■ WHAT TO DO: Could you count the lines in the data that contain "taskbar"? Reply with the number only.

(Records from a data collection)
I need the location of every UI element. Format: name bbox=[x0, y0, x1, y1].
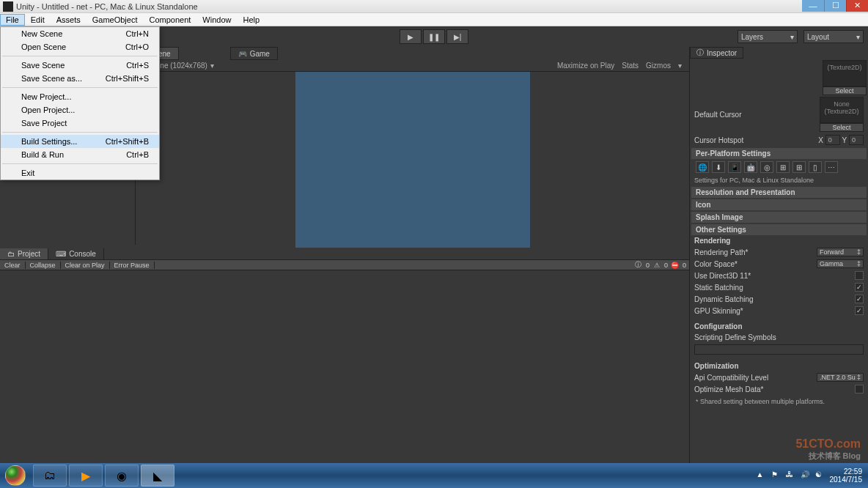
menu-component[interactable]: Component bbox=[143, 14, 196, 26]
cursor-select-button[interactable]: Select bbox=[820, 123, 864, 132]
rendering-path-dropdown[interactable]: Forward‡ bbox=[817, 248, 864, 256]
file-menu-new-project-[interactable]: New Project... bbox=[1, 90, 159, 103]
warning-icon[interactable]: ⚠ bbox=[652, 261, 661, 270]
optimize-mesh-checkbox[interactable] bbox=[855, 385, 864, 393]
file-menu-open-project-[interactable]: Open Project... bbox=[1, 103, 159, 117]
step-button[interactable]: ▶| bbox=[446, 29, 468, 44]
tab-project[interactable]: 🗀Project bbox=[0, 248, 48, 259]
static-batch-label: Static Batching bbox=[694, 284, 855, 292]
hotspot-x-field[interactable]: 0 bbox=[825, 135, 840, 145]
unity-icon: ◣ bbox=[153, 469, 162, 483]
maximize-on-play-toggle[interactable]: Maximize on Play bbox=[557, 62, 614, 70]
platform-android-icon[interactable]: 🤖 bbox=[744, 161, 757, 173]
menu-edit[interactable]: Edit bbox=[25, 14, 51, 26]
static-batch-checkbox[interactable]: ✓ bbox=[855, 283, 864, 292]
icon-header[interactable]: Icon bbox=[691, 199, 867, 210]
tab-game[interactable]: 🎮Game bbox=[230, 47, 278, 60]
platform-web-icon[interactable]: 🌐 bbox=[696, 161, 709, 173]
d3d11-label: Use Direct3D 11* bbox=[694, 272, 855, 280]
settings-for-label: Settings for PC, Mac & Linux Standalone bbox=[691, 175, 867, 185]
folder-icon: 🗂 bbox=[44, 469, 56, 482]
dynamic-batch-label: Dynamic Batching bbox=[694, 295, 855, 303]
rendering-label: Rendering bbox=[691, 235, 867, 246]
window-titlebar: Unity - Untitled - net - PC, Mac & Linux… bbox=[0, 0, 868, 13]
file-menu-build-settings-[interactable]: Build Settings...Ctrl+Shift+B bbox=[1, 135, 159, 148]
stats-toggle[interactable]: Stats bbox=[622, 62, 639, 70]
start-button[interactable] bbox=[0, 464, 31, 487]
dynamic-batch-checkbox[interactable]: ✓ bbox=[855, 295, 864, 303]
file-menu-exit[interactable]: Exit bbox=[1, 166, 159, 180]
file-menu-save-project[interactable]: Save Project bbox=[1, 117, 159, 130]
other-settings-header[interactable]: Other Settings bbox=[691, 224, 867, 235]
d3d11-checkbox[interactable] bbox=[855, 271, 864, 280]
file-menu-save-scene[interactable]: Save SceneCtrl+S bbox=[1, 59, 159, 72]
close-button[interactable]: ✕ bbox=[846, 0, 868, 12]
optimize-mesh-label: Optimize Mesh Data* bbox=[694, 385, 855, 393]
file-menu-build-run[interactable]: Build & RunCtrl+B bbox=[1, 148, 159, 161]
gizmos-dropdown[interactable]: Gizmos bbox=[646, 62, 671, 70]
hotspot-y-field[interactable]: 0 bbox=[849, 135, 864, 145]
shared-setting-note: * Shared setting between multiple platfo… bbox=[691, 395, 867, 408]
chrome-icon: ◉ bbox=[117, 469, 127, 483]
file-menu-dropdown: New SceneCtrl+NOpen SceneCtrl+OSave Scen… bbox=[0, 26, 160, 180]
console-clear-button[interactable]: Clear bbox=[0, 262, 26, 269]
menu-window[interactable]: Window bbox=[196, 14, 237, 26]
console-error-pause-toggle[interactable]: Error Pause bbox=[110, 262, 155, 269]
menu-file[interactable]: File bbox=[0, 14, 25, 26]
menu-gameobject[interactable]: GameObject bbox=[87, 14, 144, 26]
scripting-define-field[interactable] bbox=[694, 344, 864, 355]
color-space-dropdown[interactable]: Gamma‡ bbox=[817, 259, 864, 268]
gpu-skin-checkbox[interactable]: ✓ bbox=[855, 306, 864, 315]
resolution-header[interactable]: Resolution and Presentation bbox=[691, 187, 867, 198]
pause-button[interactable]: ❚❚ bbox=[423, 29, 445, 44]
default-cursor-label: Default Cursor bbox=[694, 111, 820, 119]
menu-help[interactable]: Help bbox=[237, 14, 265, 26]
taskbar-chrome[interactable]: ◉ bbox=[105, 465, 139, 487]
taskbar: 🗂 ▶ ◉ ◣ ▲ ⚑ 🖧 🔊 ☯ 22:59 2014/7/15 bbox=[0, 463, 868, 488]
api-compat-label: Api Compatibility Level bbox=[694, 374, 817, 382]
platform-other-icon[interactable]: ▯ bbox=[809, 161, 822, 173]
file-menu-save-scene-as-[interactable]: Save Scene as...Ctrl+Shift+S bbox=[1, 72, 159, 85]
tray-volume-icon[interactable]: 🔊 bbox=[801, 470, 811, 481]
tray-flag-icon[interactable]: ⚑ bbox=[771, 470, 781, 481]
platform-bb-icon[interactable]: ◎ bbox=[760, 161, 773, 173]
tray-network-icon[interactable]: 🖧 bbox=[786, 470, 796, 481]
taskbar-unity[interactable]: ◣ bbox=[141, 465, 174, 487]
menu-assets[interactable]: Assets bbox=[51, 14, 87, 26]
play-button[interactable]: ▶ bbox=[400, 29, 422, 44]
platform-ios-icon[interactable]: 📱 bbox=[728, 161, 741, 173]
platform-wp8-icon[interactable]: ⊞ bbox=[792, 161, 806, 173]
minimize-button[interactable]: — bbox=[802, 0, 824, 12]
texture-select-button[interactable]: Select bbox=[823, 86, 867, 95]
error-icon[interactable]: ⛔ bbox=[671, 261, 680, 270]
taskbar-explorer[interactable]: 🗂 bbox=[33, 465, 67, 487]
platform-metro-icon[interactable]: ⊞ bbox=[776, 161, 790, 173]
tray-clock[interactable]: 22:59 2014/7/15 bbox=[830, 467, 863, 484]
platform-more-icon[interactable]: ⋯ bbox=[825, 161, 838, 173]
layers-dropdown[interactable]: Layers▾ bbox=[738, 30, 798, 43]
file-menu-open-scene[interactable]: Open SceneCtrl+O bbox=[1, 40, 159, 53]
splash-header[interactable]: Splash Image bbox=[691, 212, 867, 223]
file-menu-new-scene[interactable]: New SceneCtrl+N bbox=[1, 27, 159, 40]
menu-separator bbox=[2, 87, 158, 88]
console-clear-on-play-toggle[interactable]: Clear on Play bbox=[61, 262, 110, 269]
maximize-button[interactable]: ☐ bbox=[824, 0, 846, 12]
rendering-path-label: Rendering Path* bbox=[694, 248, 817, 256]
info-icon[interactable]: ⓘ bbox=[634, 261, 643, 270]
texture-slot[interactable]: (Texture2D) bbox=[823, 60, 867, 86]
tab-console[interactable]: ⌨Console bbox=[48, 248, 104, 259]
tab-inspector[interactable]: ⓘInspector bbox=[690, 47, 743, 59]
default-cursor-texture[interactable]: None(Texture2D) bbox=[820, 97, 864, 123]
taskbar-mediaplayer[interactable]: ▶ bbox=[69, 465, 103, 487]
optimization-label: Optimization bbox=[691, 361, 867, 371]
window-title: Unity - Untitled - net - PC, Mac & Linux… bbox=[16, 2, 198, 11]
game-view[interactable] bbox=[295, 72, 530, 248]
platform-standalone-icon[interactable]: ⬇ bbox=[712, 161, 725, 173]
tray-up-icon[interactable]: ▲ bbox=[757, 470, 767, 481]
tray-ime-icon[interactable]: ☯ bbox=[815, 470, 825, 481]
layout-dropdown[interactable]: Layout▾ bbox=[803, 30, 864, 43]
gpu-skin-label: GPU Skinning* bbox=[694, 307, 855, 315]
console-collapse-toggle[interactable]: Collapse bbox=[26, 262, 61, 269]
api-compat-dropdown[interactable]: .NET 2.0 Su‡ bbox=[817, 373, 864, 382]
menubar: File Edit Assets GameObject Component Wi… bbox=[0, 13, 868, 26]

■ YOUR SOLUTION: 5